En casi todos los estados, a un candidato que gana el 50,1% del voto popular se le asigna el 100% de sus votos electorales. (Sólo Maine y Nebraska no siguen la regla del que gana se lleva todo; dividen el voto del Colegio Electoral por distrito electoral). En consecuencia, los votos de millones de personas terminan no contando. Si usted es un republicano en Nueva York o California, que están dominados por los demócratas, o un demócrata en Wyoming o Mississippi, que normalmente son estados republicanos, olvídese de que su voto para presidente tenga alguna importancia.
Un resultado peculiar de este sistema peculiar es que un candidato puede ganar una mayoría del voto popular nacional pero perder en el Colegio Electoral, perdiendo por poco en estados muy poblados y ganando en algunos estados más pequeños. Esto no suele suceder con frecuencia, pero cuando sucede, Estados Unidos sufre un paroxismo de lamentos por este mecanismo aparentemente poco democrático.
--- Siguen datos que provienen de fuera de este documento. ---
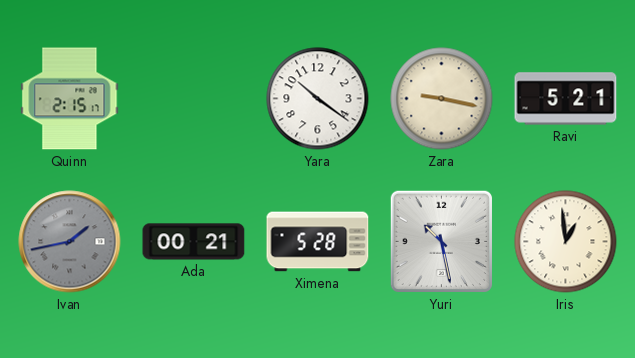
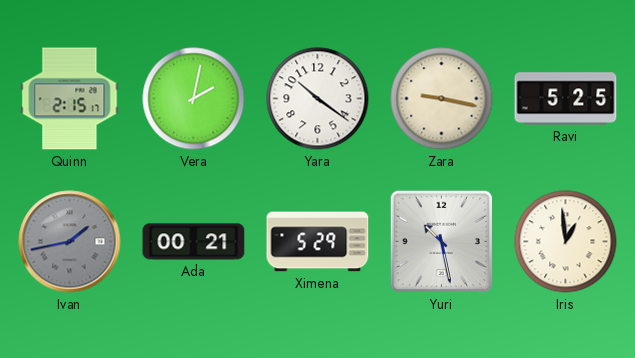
Vera: none -> 2:02
Ravi: 5:21 -> 5:25
Ximena: 5:28 -> 5:29
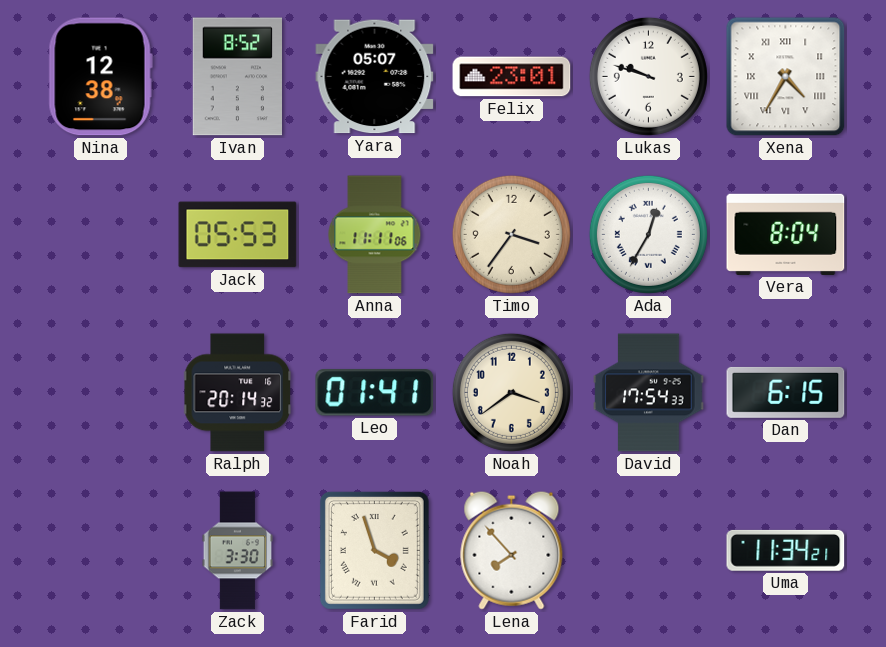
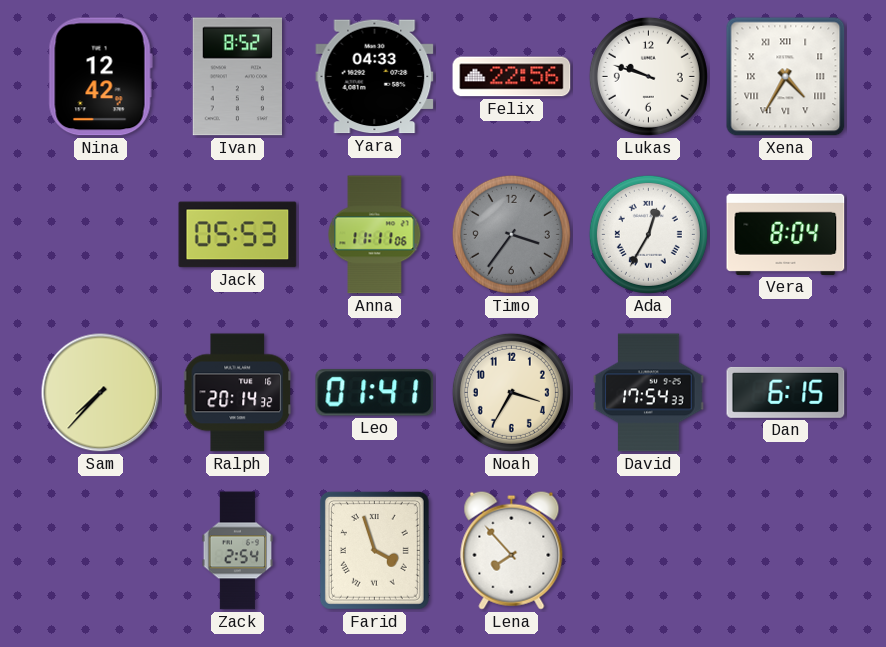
Nina: 12:38 -> 12:42
Yara: 05:07 -> 04:33
Felix: 23:01 -> 22:56
Timo dial: cream -> grey
Sam: none -> 7:37
Noah: 3:39 -> 3:35
Zack: 3:30 -> 2:54
Uma: 11:34 -> none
En el caso más reciente, Al Gore ganó una mayoría del voto popular en 2000, pero George W. Bush se alzó con la presidencia.
Debido al Colegio Electoral, los votantes emiten sus votos no por un candidato sino por una lista de electores -activistas partidarios, incluidos amigos y aliados del contendiente- que respaldarán a su elegido. El papel de los electores es una breve formalidad; se reúnen en su capitolio estatal y votan. Pero todo el mundo ya sabe cómo va a resultar, porque los resultados de la elección presidencial se divulgan en ese momento en términos de quién ganó cada estado.
A esta altura, el conteo del voto nacional no tiene sentido. El Congreso se reúne y "cuenta" los votos electorales; pero esto también es una mera formalidad. (La contienda Bush-Gore fue inusual porque no se resolvió hasta el 12 de diciembre, más de un mes después de la elección, cuando la Corte Suprema, en una decisión partidaria y altamente polémica, votó 5 a 4 para poner fin al recuento en Florida, entregándole la presidencia a Bush).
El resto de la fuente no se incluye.